We’ve all been there. Feeling alone and more than a little apprehensive on our first day at a new job, a new college, or in a new neighborhood. As we get older, those anxious and insecure feelings can escalate upon entering a retirement community for the first time, or maybe after having a bad experience at another community.

That’s why Sunshine Retirement Living not only provides designated move-in coordinators and official welcome packets at all of its communities, it has also initiated Welcome Committees with outgoing, congenial residents like Louise to roll out the red carpet for every new resident.

“I have seen people come up to me and say, ‘SHE was the first person I met when I came here,’” says Louise. “They remember.”

Move-in coordinators are staff members who are responsible for making sure new residents have a smooth transition.
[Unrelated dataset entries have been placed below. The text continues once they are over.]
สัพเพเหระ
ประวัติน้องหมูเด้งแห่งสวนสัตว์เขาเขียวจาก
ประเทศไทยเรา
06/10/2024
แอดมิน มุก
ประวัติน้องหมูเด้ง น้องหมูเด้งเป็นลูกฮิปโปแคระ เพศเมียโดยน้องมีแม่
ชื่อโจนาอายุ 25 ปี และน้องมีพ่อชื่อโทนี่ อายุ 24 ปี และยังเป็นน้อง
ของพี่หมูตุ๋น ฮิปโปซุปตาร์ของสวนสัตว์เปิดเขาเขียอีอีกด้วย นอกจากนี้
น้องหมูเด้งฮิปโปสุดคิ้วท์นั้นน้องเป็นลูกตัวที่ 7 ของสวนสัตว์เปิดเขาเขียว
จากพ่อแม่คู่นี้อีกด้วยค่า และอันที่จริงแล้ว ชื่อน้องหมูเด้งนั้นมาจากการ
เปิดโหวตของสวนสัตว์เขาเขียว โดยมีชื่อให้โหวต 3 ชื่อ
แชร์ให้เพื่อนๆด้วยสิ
They in turn recruit ambassadors from among the veteran residents and let them know when someone is moving in.

“Coming into any of our communities is a huge change for new residents,” says Lauren Dubay, Sunshine Retirement Living’s Wellness Director. “And one of the scariest places is often the community dining room. It’s like being the new kid in the school cafeteria.

“We don’t have assigned seating, but we try to curb the new-kid-on-the-block anxiety by designating a space we call the ‘Sunshine Table’ at meal time. It is typically decorated a little more festively than the other tables and has a sign which notes that the table is for new residents, their families, friends and our ambassadors.
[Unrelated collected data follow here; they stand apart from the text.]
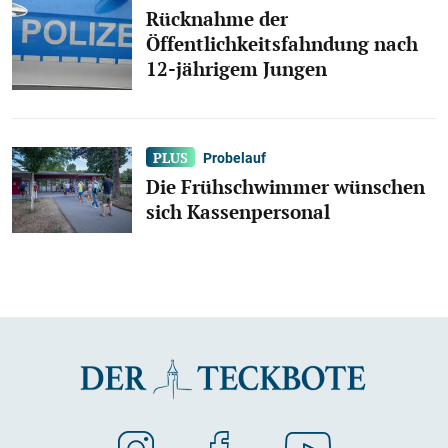
Rücknahme der
Öffentlichkeitsfahndung nach
12-jährigem Jungen
Probelauf
Die Frühschwimmer wünschen
sich Kassenpersonal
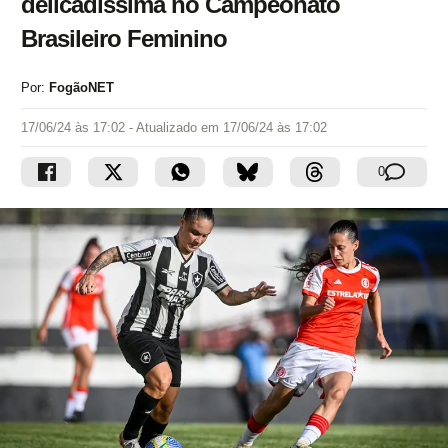
delicadíssima no Campeonato
Brasileiro Feminino
Por:
FogãoNET
17/06/24 às 17:02
- Atualizado em
17/06/24 às 17:02
0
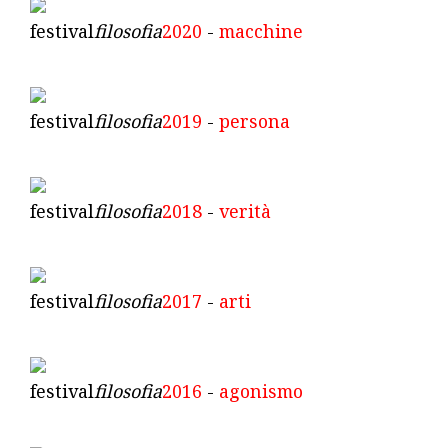
festival
filosofia
2020
-
macchine
festival
filosofia
2019
-
persona
festival
filosofia
2018
-
verità
festival
filosofia
2017
-
arti
festival
filosofia
2016
-
agonismo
“Once they’ve had a chance to get acquainted, the new residents eventually join other residents at their tables or the Sunshine Table becomes full of new neighbor-friends and we start a new Sunshine Table elsewhere in the dining room.”

At Summerfield Estates in Tigard, Oregon, Life Enrichment Director, Anthony Nosen has gone a step further by featuring a “Sunshine Chair” on it at each table. A chair with a ribbon on it is reserved for new residents so everyone at the table will make them feel extra welcome.

The ambassador program was created by our Resident Advocate, Dick Glaunert, aka “Mr. Sunshine.” At most communities, the ambassadors prepare welcome packets for new residents chock full of hints and tips to help them get acquainted with their new surroundings. The packets include maps of the property, information about onsite amenities, bus schedules, and many other helpful hints.

The ambassadors will also escort the new residents to their first several meals and activities. After getting to know a little about them, an ambassador will pair the new resident with other residents who have similar interests and hopefully, they will become friends. Not surprisingly, those interests are often shared by the ambassadors themselves.

“My ambassador became my best friend and is still my best friend,” says Country Club Village resident Grace White. “I’m just returning the friendship that I received when I arrived here.”

In most communities, ambassadors meet twice a month to talk about the new residents and how they are fitting in. Once the ambassadors agree that a new resident is well-acclimated, they will “let them go” and then help to ease the transition for the next new resident into their new home.

Of course, the love and friendship found Sunshine Retirement communities doesn’t end when the move-in coordinators and ambassadors have done their jobs. Managers like Teresita Mabolo at Villa Serena Retirement in Santa Clara, California are always going out of their way to make sure residents feel welcome.

“Tess” and her husband, Robert have lived on-site at Villa Serena for over 10 years, which means they are basically on call 24 hours a day, 365 days a year. You’ll often find Tess making food for staff parties, visiting residents in the hospital, watering their plants while they’re away, even serenading to them at lunch time. In fact, her selfless dedication has earned her the nickname, “Mother Teresita.”

That’s the thing about Sunshine Retirement Living. The next person you’re introduced to could easily become your best friend. Or a saint.